● **Problem requirements**
Your answer must be the full listing below, restated word for word, with no pictures in it.

● **Given data**
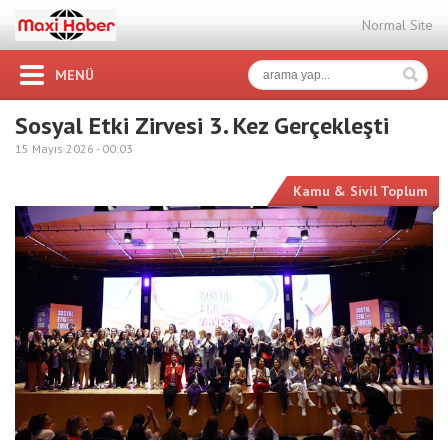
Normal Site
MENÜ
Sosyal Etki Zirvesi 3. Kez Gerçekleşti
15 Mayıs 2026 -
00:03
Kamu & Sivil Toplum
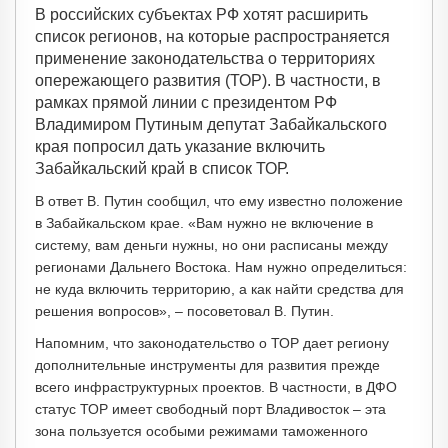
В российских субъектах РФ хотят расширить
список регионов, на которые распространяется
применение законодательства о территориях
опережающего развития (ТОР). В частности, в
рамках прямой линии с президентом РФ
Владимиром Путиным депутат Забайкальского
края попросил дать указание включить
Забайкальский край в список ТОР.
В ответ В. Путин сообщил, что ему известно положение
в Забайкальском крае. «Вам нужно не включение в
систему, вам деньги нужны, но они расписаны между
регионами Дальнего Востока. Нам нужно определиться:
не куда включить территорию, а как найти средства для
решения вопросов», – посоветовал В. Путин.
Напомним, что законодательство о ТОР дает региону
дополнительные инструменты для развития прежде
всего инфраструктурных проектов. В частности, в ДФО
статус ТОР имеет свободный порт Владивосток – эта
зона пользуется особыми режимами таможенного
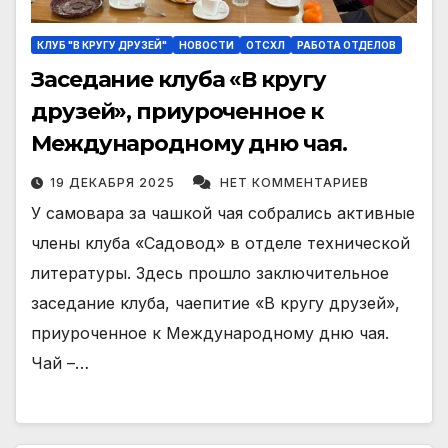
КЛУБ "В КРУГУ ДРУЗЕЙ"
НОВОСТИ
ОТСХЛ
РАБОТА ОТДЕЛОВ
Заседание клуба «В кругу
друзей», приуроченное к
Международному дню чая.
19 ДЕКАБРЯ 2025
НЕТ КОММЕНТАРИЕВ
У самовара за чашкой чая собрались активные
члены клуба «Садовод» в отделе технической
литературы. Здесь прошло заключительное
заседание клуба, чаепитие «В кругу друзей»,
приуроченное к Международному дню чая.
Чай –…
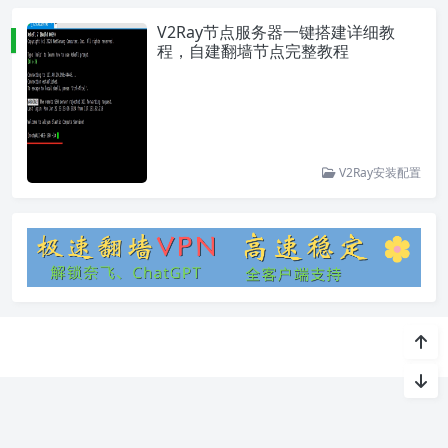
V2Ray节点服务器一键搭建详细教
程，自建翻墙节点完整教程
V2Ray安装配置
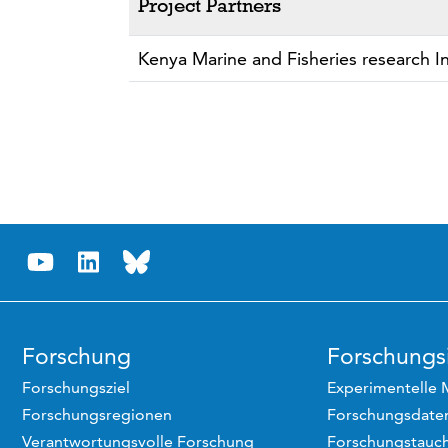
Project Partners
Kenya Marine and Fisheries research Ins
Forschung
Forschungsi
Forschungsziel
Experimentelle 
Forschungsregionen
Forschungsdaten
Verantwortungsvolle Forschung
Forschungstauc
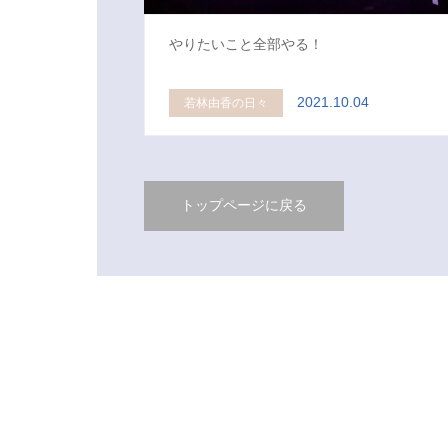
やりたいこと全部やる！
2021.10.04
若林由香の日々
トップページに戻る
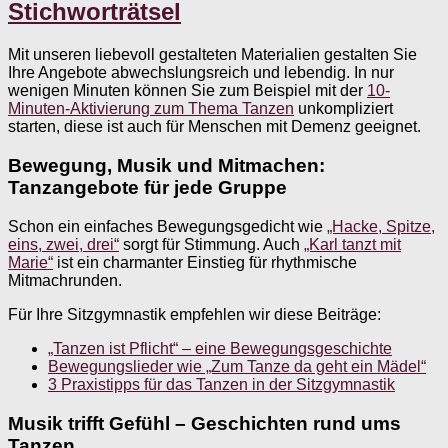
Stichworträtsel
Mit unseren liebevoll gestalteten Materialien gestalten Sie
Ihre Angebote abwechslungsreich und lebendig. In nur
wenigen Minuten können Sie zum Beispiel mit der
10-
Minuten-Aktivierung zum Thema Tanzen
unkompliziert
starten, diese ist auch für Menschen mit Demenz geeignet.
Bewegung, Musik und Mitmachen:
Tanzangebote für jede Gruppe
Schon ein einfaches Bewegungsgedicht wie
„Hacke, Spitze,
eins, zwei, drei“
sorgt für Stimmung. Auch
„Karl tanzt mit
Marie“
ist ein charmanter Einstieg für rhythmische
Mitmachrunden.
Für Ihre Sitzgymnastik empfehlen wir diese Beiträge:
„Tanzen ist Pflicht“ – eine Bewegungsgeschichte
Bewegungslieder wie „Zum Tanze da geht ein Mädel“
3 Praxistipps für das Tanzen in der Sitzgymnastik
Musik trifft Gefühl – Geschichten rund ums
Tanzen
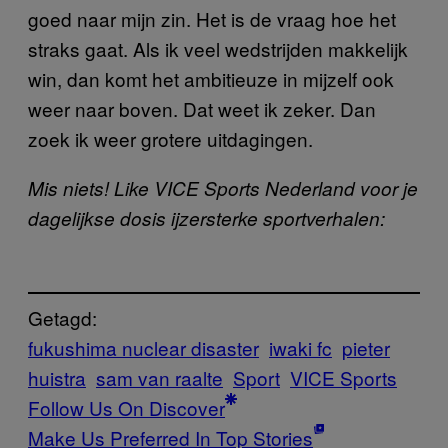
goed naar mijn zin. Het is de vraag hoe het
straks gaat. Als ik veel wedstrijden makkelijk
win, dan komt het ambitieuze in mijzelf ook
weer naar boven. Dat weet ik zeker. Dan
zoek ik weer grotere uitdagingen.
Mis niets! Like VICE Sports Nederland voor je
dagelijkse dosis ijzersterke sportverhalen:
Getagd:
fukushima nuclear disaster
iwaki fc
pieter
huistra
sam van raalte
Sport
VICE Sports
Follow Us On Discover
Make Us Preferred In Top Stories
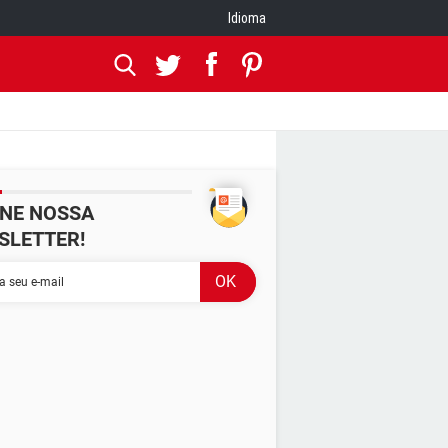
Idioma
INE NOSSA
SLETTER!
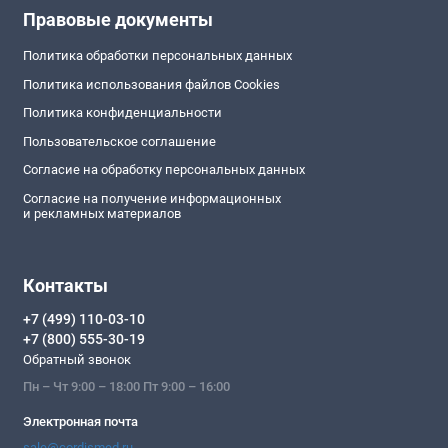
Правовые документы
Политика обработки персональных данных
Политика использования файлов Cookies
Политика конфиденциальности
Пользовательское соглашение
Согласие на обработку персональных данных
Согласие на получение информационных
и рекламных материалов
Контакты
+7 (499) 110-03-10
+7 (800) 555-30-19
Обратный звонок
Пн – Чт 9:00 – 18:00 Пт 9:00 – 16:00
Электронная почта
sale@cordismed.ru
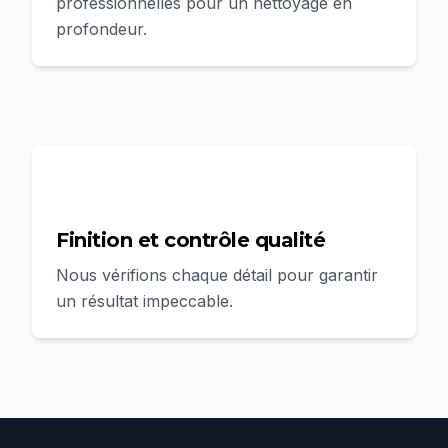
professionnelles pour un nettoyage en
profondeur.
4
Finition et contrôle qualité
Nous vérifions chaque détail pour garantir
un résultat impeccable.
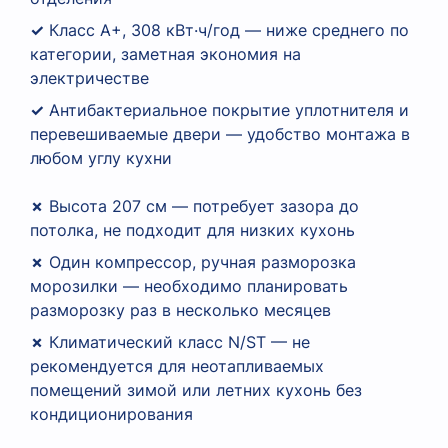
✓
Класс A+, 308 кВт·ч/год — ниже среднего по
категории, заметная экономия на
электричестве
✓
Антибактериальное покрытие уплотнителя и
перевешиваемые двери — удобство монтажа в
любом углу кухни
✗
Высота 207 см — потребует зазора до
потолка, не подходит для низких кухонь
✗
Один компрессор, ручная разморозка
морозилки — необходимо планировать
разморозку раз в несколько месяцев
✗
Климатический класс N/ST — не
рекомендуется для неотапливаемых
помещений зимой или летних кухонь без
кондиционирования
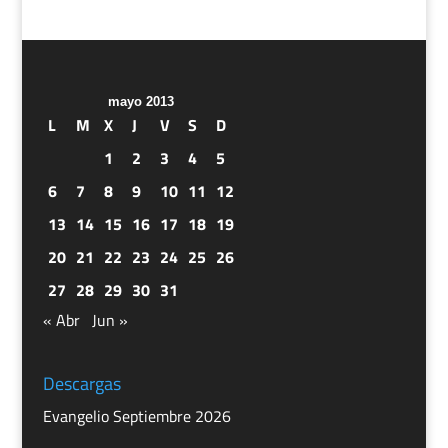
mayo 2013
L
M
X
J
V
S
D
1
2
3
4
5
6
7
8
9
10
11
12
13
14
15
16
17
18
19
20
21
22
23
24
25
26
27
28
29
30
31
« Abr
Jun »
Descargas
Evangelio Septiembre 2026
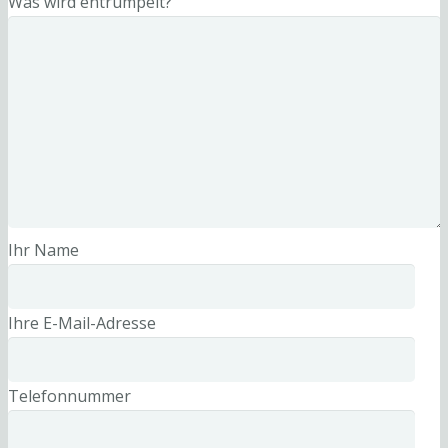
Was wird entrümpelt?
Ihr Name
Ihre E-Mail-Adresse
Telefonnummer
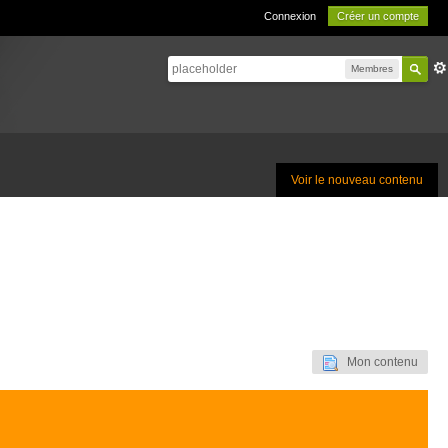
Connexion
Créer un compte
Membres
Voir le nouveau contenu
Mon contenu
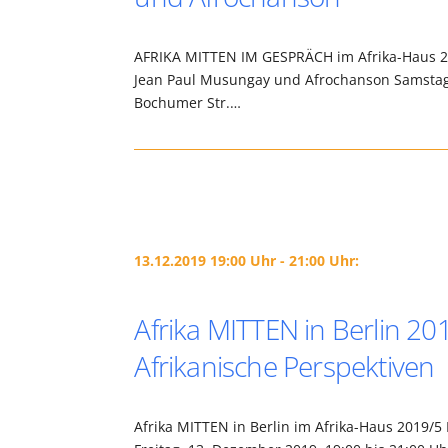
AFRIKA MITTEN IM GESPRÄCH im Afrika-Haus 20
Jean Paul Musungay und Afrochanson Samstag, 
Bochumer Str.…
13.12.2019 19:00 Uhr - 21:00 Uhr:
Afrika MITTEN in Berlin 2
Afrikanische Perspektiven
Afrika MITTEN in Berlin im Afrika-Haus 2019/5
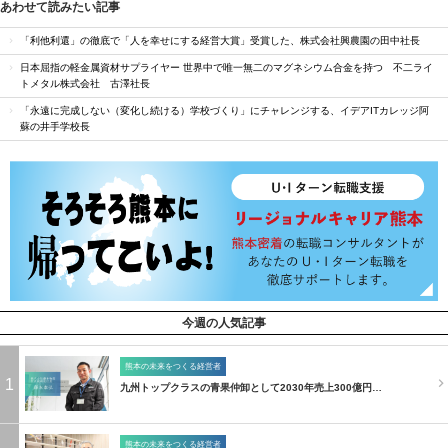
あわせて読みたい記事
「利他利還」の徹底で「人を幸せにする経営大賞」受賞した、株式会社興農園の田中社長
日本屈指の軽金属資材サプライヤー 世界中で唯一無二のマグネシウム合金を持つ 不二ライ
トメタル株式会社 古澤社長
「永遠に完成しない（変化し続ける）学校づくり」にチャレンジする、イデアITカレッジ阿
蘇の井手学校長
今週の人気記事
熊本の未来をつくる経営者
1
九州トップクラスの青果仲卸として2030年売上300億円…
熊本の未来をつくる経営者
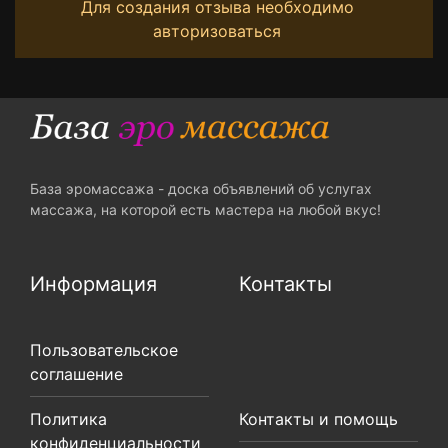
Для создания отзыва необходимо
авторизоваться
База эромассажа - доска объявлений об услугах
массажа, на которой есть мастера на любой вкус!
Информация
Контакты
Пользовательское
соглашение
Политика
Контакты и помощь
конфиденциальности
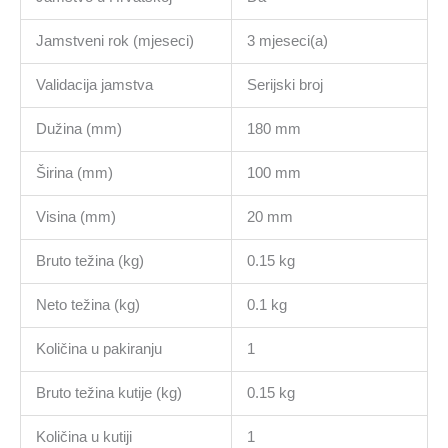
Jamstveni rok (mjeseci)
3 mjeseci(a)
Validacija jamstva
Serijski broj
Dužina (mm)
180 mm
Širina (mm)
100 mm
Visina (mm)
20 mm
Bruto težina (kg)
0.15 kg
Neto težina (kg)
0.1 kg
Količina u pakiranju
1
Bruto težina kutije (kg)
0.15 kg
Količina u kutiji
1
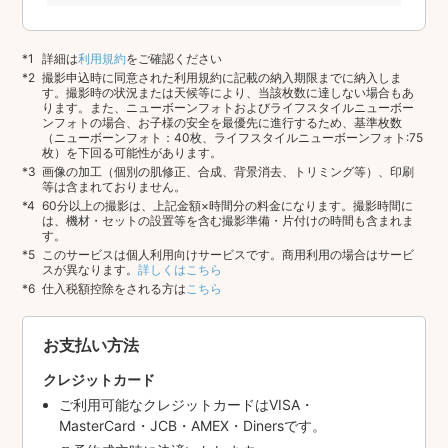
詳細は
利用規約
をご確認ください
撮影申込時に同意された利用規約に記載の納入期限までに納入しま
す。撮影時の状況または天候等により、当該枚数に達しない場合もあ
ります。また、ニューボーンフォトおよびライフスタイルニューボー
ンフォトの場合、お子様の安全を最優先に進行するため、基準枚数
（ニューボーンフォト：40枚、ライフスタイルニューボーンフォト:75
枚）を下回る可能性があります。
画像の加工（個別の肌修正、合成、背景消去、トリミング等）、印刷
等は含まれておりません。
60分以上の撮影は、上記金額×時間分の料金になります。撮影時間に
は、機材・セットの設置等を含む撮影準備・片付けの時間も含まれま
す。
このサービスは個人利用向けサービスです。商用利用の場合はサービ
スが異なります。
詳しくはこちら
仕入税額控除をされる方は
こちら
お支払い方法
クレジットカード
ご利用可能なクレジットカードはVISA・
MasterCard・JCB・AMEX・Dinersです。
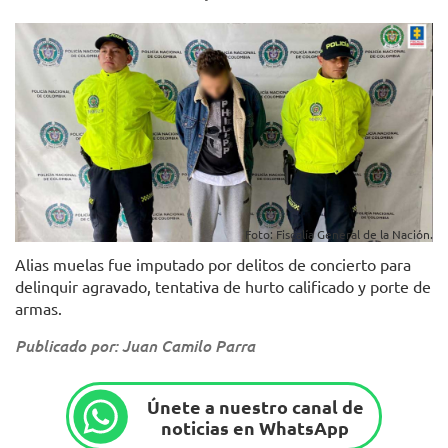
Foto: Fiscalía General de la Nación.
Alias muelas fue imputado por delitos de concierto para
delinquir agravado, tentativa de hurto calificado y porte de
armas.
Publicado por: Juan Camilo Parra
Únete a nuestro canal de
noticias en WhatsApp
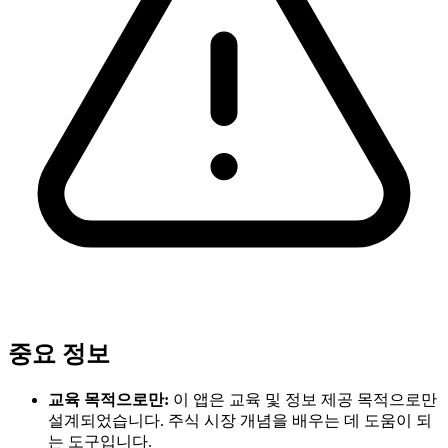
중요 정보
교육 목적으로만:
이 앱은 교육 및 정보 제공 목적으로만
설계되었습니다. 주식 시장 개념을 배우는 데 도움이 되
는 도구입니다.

● **Response**
Normal Site
MENÜ
Sosyal Etki Zirvesi 3. Kez Gerçekleşti
15 Mayıs 2026 -
00:03
Kamu & Sivil Toplum
В российских субъектах РФ хотят расширить
список регионов, на которые распространяется
применение законодательства о территориях
опережающего развития (ТОР). В частности, в
рамках прямой линии с президентом РФ
Владимиром Путиным депутат Забайкальского
края попросил дать указание включить
Забайкальский край в список ТОР.
В ответ В. Путин сообщил, что ему известно положение
в Забайкальском крае. «Вам нужно не включение в
систему, вам деньги нужны, но они расписаны между
регионами Дальнего Востока. Нам нужно определиться:
не куда включить территорию, а как найти средства для
решения вопросов», – посоветовал В. Путин.
Напомним, что законодательство о ТОР дает региону
дополнительные инструменты для развития прежде
всего инфраструктурных проектов. В частности, в ДФО
статус ТОР имеет свободный порт Владивосток – эта
зона пользуется особыми режимами таможенного
КЛУБ "В КРУГУ ДРУЗЕЙ"
НОВОСТИ
ОТСХЛ
РАБОТА ОТДЕЛОВ
Заседание клуба «В кругу
друзей», приуроченное к
Международному дню чая.
19 ДЕКАБРЯ 2025
НЕТ КОММЕНТАРИЕВ
У самовара за чашкой чая собрались активные
члены клуба «Садовод» в отделе технической
литературы. Здесь прошло заключительное
заседание клуба, чаепитие «В кругу друзей»,
приуроченное к Международному дню чая.
Чай –…
V2Ray节点服务器一键搭建详细教
程，自建翻墙节点完整教程
V2Ray安装配置
Project Partners
Kenya Marine and Fisheries research Ins
Forschung
Forschungsi
Forschungsziel
Experimentelle 
Forschungsregionen
Forschungsdaten
Verantwortungsvolle Forschung
Forschungstauc
やりたいこと全部やる！
2021.10.04
若林由香の日々
トップページに戻る
Stichworträtsel
Mit unseren liebevoll gestalteten Materialien gestalten Sie
Ihre Angebote abwechslungsreich und lebendig. In nur
wenigen Minuten können Sie zum Beispiel mit der
10-
Minuten-Aktivierung zum Thema Tanzen
unkompliziert
starten, diese ist auch für Menschen mit Demenz geeignet.
Bewegung, Musik und Mitmachen:
Tanzangebote für jede Gruppe
Schon ein einfaches Bewegungsgedicht wie
„Hacke, Spitze,
eins, zwei, drei“
sorgt für Stimmung. Auch
„Karl tanzt mit
Marie“
ist ein charmanter Einstieg für rhythmische
Mitmachrunden.
Für Ihre Sitzgymnastik empfehlen wir diese Beiträge:
„Tanzen ist Pflicht“ – eine Bewegungsgeschichte
Bewegungslieder wie „Zum Tanze da geht ein Mädel“
3 Praxistipps für das Tanzen in der Sitzgymnastik
Musik trifft Gefühl – Geschichten rund ums
Tanzen
goed naar mijn zin. Het is de vraag hoe het
straks gaat. Als ik veel wedstrijden makkelijk
win, dan komt het ambitieuze in mijzelf ook
weer naar boven. Dat weet ik zeker. Dan
zoek ik weer grotere uitdagingen.
Mis niets! Like VICE Sports Nederland voor je
dagelijkse dosis ijzersterke sportverhalen:
Getagd:
fukushima nuclear disaster
iwaki fc
pieter
huistra
sam van raalte
Sport
VICE Sports
Follow Us On Discover
Make Us Preferred In Top Stories
Idioma
INE NOSSA
SLETTER!
Правовые документы
Политика обработки персональных данных
Политика использования файлов Cookies
Политика конфиденциальности
Пользовательское соглашение
Согласие на обработку персональных данных
Согласие на получение информационных
и рекламных материалов
Контакты
+7 (499) 110-03-10
+7 (800) 555-30-19
Обратный звонок
Пн – Чт 9:00 – 18:00 Пт 9:00 – 16:00
Электронная почта
sale@cordismed.ru
professionnelles pour un nettoyage en
profondeur.
4
Finition et contrôle qualité
Nous vérifions chaque détail pour garantir
un résultat impeccable.
✓
Класс A+, 308 кВт·ч/год — ниже среднего по
категории, заметная экономия на
электричестве
✓
Антибактериальное покрытие уплотнителя и
перевешиваемые двери — удобство монтажа в
любом углу кухни
✗
Высота 207 см — потребует зазора до
потолка, не подходит для низких кухонь
✗
Один компрессор, ручная разморозка
морозилки — необходимо планировать
разморозку раз в несколько месяцев
✗
Климатический класс N/ST — не
рекомендуется для неотапливаемых
помещений зимой или летних кухонь без
кондиционирования
mayo 2013
L
M
X
J
V
S
D
1
2
3
4
5
6
7
8
9
10
11
12
13
14
15
16
17
18
19
20
21
22
23
24
25
26
27
28
29
30
31
« Abr
Jun »
Descargas
Evangelio Septiembre 2026
Was wird entrümpelt?
Ihr Name
Ihre E-Mail-Adresse
Telefonnummer
Connexion
Créer un compte
Membres
Voir le nouveau contenu
Mon contenu
AFRIKA MITTEN IM GESPRÄCH im Afrika-Haus 20
Jean Paul Musungay und Afrochanson Samstag, 
Bochumer Str.…
13.12.2019 19:00 Uhr - 21:00 Uhr:
Afrika MITTEN in Berlin 2
Afrikanische Perspektiven
Afrika MITTEN in Berlin im Afrika-Haus 2019/5
あわせて読みたい記事
「利他利還」の徹底で「人を幸せにする経営大賞」受賞した、株式会社興農園の田中社長
日本屈指の軽金属資材サプライヤー 世界中で唯一無二のマグネシウム合金を持つ 不二ライ
トメタル株式会社 古澤社長
「永遠に完成しない（変化し続ける）学校づくり」にチャレンジする、イデアITカレッジ阿
蘇の井手学校長
今週の人気記事
熊本の未来をつくる経営者
1
九州トップクラスの青果仲卸として2030年売上300億円…
熊本の未来をつくる経営者
Для создания отзыва необходимо
авторизоваться
База эромассажа - доска объявлений об услугах
массажа, на которой есть мастера на любой вкус!
Информация
Контакты
Пользовательское
соглашение
Политика
Контакты и помощь
конфиденциальности
Jamstveni rok (mjeseci)
3 mjeseci(a)
Validacija jamstva
Serijski broj
Dužina (mm)
180 mm
Širina (mm)
100 mm
Visina (mm)
20 mm
Bruto težina (kg)
0.15 kg
Neto težina (kg)
0.1 kg
Količina u pakiranju
1
Bruto težina kutije (kg)
0.15 kg
Količina u kutiji
1
詳細は
利用規約
をご確認ください
撮影申込時に同意された利用規約に記載の納入期限までに納入しま
す。撮影時の状況または天候等により、当該枚数に達しない場合もあ
ります。また、ニューボーンフォトおよびライフスタイルニューボー
ンフォトの場合、お子様の安全を最優先に進行するため、基準枚数
（ニューボーンフォト：40枚、ライフスタイルニューボーンフォト:75
枚）を下回る可能性があります。
画像の加工（個別の肌修正、合成、背景消去、トリミング等）、印刷
等は含まれておりません。
60分以上の撮影は、上記金額×時間分の料金になります。撮影時間に
は、機材・セットの設置等を含む撮影準備・片付けの時間も含まれま
す。
このサービスは個人利用向けサービスです。商用利用の場合はサービ
スが異なります。
詳しくはこちら
仕入税額控除をされる方は
こちら
お支払い方法
クレジットカード
ご利用可能なクレジットカードはVISA・
MasterCard・JCB・AMEX・Dinersです。
Foto: Fiscalía General de la Nación.
Alias muelas fue imputado por delitos de concierto para
delinquir agravado, tentativa de hurto calificado y porte de
armas.
Publicado por: Juan Camilo Parra
Únete a nuestro canal de
noticias en WhatsApp
중요 정보
교육 목적으로만:
이 앱은 교육 및 정보 제공 목적으로만
설계되었습니다. 주식 시장 개념을 배우는 데 도움이 되
는 도구입니다.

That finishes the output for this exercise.